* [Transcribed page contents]
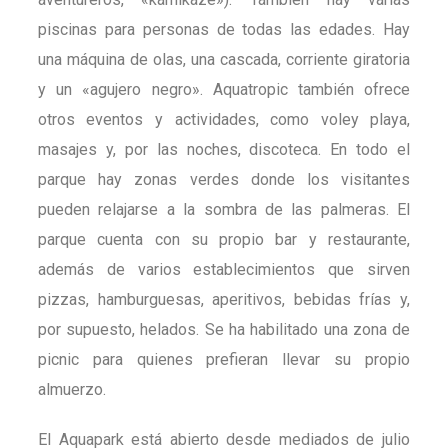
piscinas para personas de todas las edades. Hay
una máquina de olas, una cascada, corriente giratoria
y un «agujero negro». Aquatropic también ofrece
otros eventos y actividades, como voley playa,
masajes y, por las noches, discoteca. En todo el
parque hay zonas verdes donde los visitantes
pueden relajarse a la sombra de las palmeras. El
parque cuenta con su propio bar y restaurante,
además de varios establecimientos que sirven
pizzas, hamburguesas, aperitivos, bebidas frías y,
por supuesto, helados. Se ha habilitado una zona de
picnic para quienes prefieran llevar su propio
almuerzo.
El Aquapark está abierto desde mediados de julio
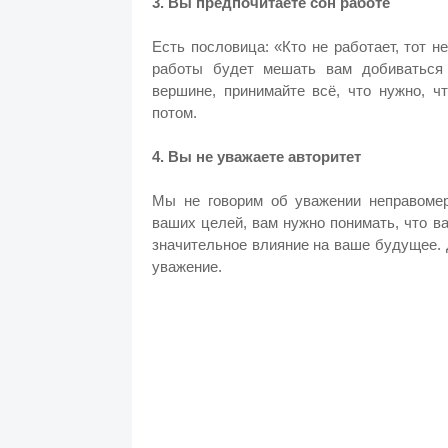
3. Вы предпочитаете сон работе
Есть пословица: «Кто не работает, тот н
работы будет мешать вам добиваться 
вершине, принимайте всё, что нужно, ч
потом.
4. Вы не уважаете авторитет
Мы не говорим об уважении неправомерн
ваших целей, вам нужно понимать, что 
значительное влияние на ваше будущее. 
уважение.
==
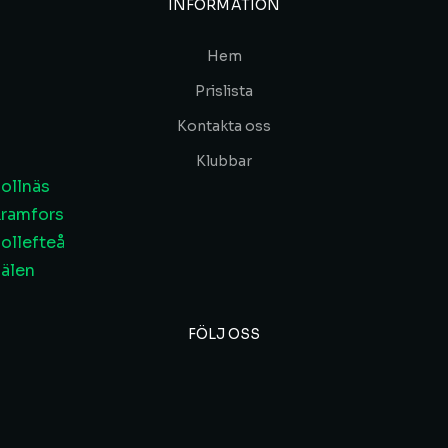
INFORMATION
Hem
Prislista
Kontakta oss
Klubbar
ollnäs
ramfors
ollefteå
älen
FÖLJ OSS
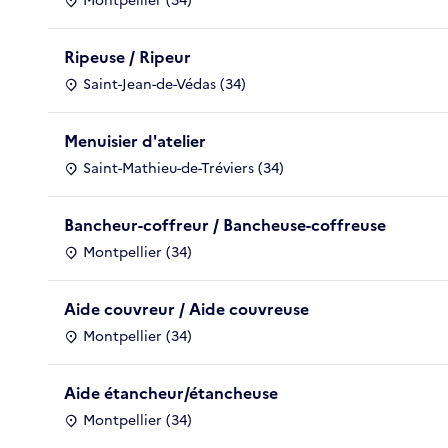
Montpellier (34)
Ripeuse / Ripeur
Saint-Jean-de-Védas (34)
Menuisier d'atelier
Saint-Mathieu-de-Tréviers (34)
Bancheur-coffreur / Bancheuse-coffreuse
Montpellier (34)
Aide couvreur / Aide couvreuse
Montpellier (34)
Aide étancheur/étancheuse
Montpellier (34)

* [WHAT TO WORK ON]
Report only the number of lines above that contain "para".

* [RESPONSE FOR THIS EXERCISE]
2